- [Description of the task]
Show all lines of the listing that contain the word "Station".

-- Opening Marker --

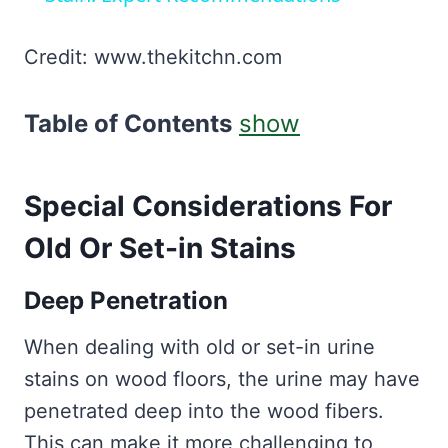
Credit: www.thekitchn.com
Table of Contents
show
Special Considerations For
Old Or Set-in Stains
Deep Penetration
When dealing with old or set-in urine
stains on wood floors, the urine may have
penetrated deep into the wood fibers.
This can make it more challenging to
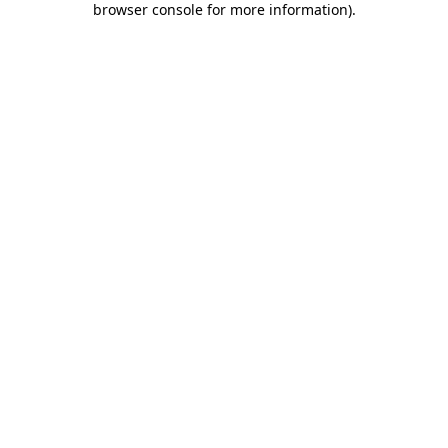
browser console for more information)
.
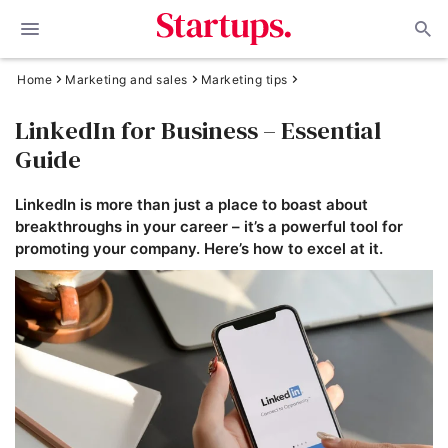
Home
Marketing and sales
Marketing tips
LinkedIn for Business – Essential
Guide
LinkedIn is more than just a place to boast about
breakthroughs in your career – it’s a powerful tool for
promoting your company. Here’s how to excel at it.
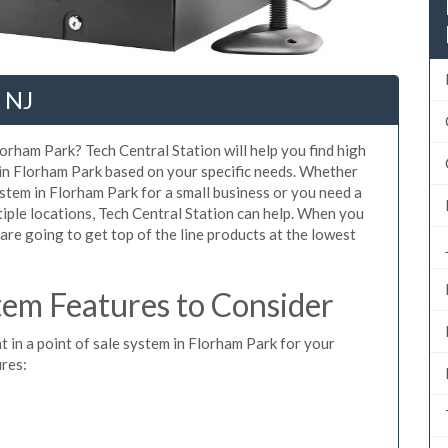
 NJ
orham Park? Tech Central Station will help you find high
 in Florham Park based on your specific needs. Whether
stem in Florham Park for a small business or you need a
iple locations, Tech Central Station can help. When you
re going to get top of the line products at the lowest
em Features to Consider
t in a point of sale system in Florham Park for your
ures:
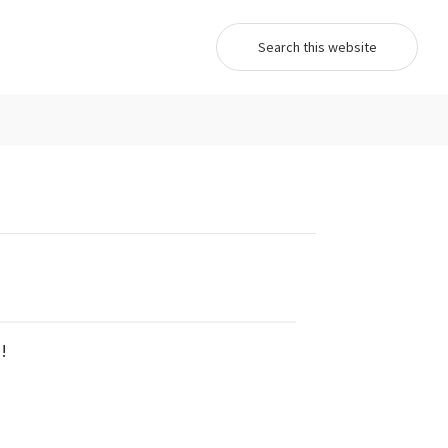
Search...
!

-- Closing Marker --
-- Opening Marker --

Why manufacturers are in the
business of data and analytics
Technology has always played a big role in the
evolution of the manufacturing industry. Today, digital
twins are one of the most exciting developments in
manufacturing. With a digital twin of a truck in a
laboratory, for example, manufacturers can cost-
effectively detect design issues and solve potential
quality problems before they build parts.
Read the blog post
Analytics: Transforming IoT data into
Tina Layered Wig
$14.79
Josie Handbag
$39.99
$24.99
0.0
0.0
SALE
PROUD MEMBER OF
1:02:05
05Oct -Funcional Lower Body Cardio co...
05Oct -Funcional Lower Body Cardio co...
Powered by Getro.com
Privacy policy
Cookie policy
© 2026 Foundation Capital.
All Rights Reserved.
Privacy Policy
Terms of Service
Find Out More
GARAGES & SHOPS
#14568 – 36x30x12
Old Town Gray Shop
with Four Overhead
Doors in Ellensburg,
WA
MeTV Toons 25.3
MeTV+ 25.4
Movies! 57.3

-- Closing Marker --
-- Opening Marker --

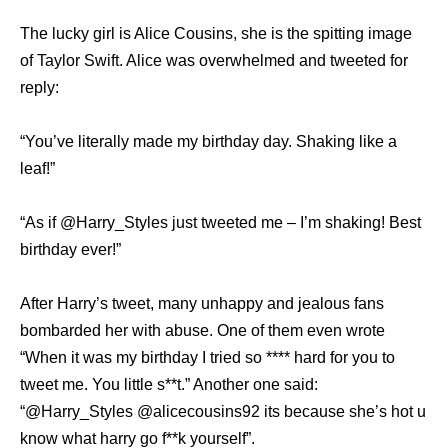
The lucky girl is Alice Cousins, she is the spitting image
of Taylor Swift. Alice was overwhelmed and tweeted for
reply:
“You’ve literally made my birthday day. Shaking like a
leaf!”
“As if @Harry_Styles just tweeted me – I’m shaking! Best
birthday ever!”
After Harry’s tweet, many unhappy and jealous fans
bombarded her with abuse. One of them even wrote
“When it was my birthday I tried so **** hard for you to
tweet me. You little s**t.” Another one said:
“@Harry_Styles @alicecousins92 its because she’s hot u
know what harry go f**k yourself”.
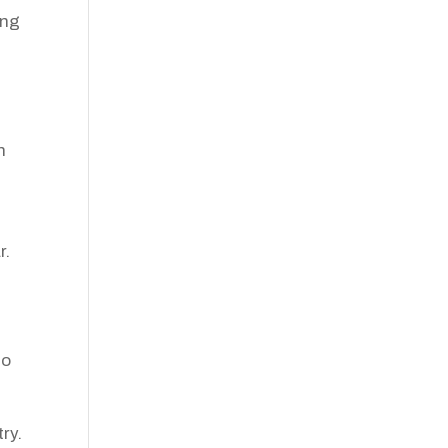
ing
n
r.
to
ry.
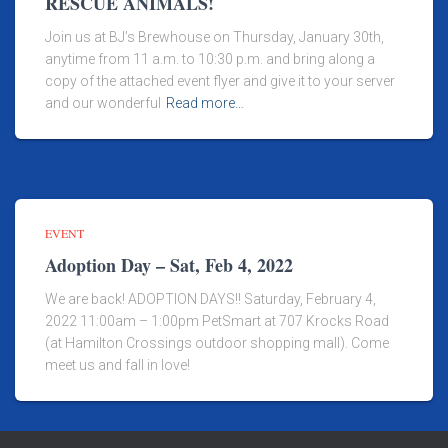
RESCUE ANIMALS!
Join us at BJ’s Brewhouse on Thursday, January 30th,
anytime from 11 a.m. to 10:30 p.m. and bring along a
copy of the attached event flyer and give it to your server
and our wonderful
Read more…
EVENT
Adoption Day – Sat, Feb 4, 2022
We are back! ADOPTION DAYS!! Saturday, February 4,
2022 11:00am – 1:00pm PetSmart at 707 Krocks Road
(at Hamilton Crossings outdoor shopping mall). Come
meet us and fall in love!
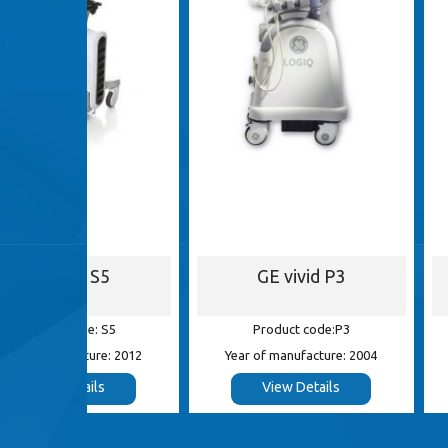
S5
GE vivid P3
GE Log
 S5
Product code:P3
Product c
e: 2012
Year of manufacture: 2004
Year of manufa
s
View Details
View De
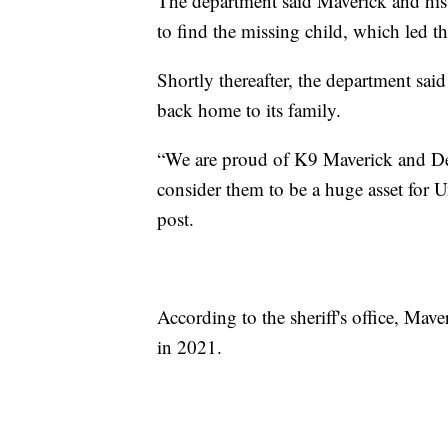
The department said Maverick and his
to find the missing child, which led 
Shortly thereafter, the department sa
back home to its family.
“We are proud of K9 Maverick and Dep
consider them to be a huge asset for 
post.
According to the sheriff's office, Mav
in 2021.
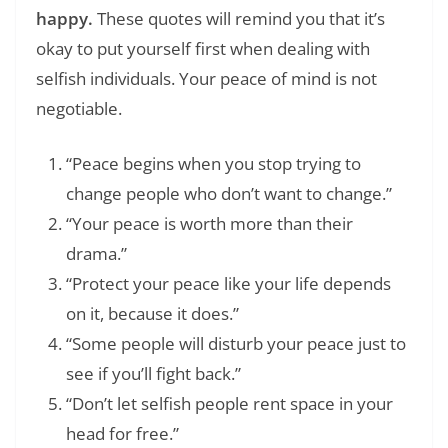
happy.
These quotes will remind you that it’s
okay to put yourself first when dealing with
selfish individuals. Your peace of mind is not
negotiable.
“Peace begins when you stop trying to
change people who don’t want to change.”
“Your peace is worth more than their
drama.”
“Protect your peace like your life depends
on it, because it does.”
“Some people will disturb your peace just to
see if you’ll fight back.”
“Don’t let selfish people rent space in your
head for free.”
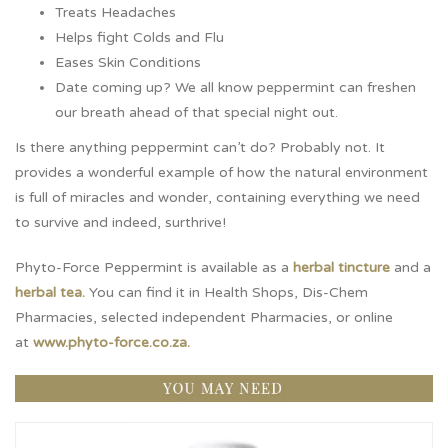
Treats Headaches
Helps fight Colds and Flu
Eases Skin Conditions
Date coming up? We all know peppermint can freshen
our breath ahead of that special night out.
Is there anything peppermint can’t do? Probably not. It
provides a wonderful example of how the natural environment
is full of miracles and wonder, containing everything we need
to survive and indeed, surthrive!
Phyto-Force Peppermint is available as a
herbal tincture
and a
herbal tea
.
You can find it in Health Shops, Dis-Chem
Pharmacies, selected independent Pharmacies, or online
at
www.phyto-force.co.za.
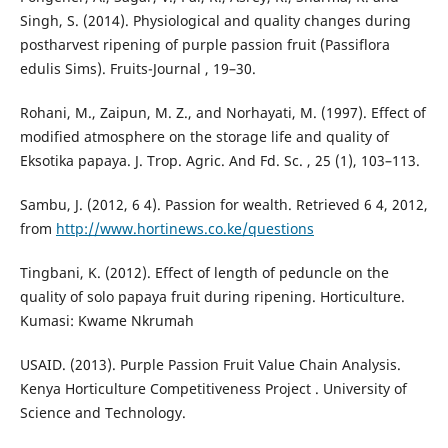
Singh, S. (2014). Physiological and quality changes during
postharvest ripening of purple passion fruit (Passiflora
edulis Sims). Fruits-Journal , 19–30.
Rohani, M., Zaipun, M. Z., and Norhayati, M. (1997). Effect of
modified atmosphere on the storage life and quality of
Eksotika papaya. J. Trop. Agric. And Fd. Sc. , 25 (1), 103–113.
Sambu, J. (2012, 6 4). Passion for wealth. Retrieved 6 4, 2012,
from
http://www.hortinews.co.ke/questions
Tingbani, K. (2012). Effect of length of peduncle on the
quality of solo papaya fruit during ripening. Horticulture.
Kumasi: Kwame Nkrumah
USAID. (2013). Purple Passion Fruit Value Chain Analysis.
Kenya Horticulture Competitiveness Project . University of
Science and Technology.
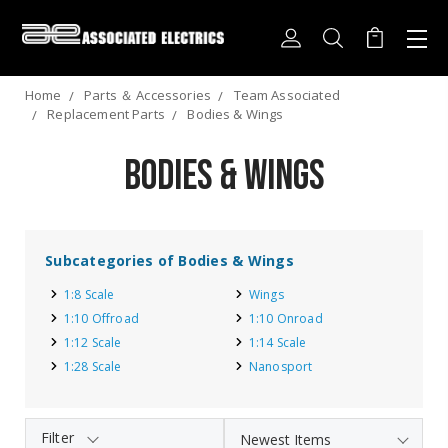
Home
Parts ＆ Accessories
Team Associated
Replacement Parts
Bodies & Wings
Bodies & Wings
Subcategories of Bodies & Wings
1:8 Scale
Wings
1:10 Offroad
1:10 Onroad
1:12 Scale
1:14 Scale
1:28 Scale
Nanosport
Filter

-- Closing Marker --

- [Output below]
orham Park? Tech Central Station will help you find high
iple locations, Tech Central Station can help. When you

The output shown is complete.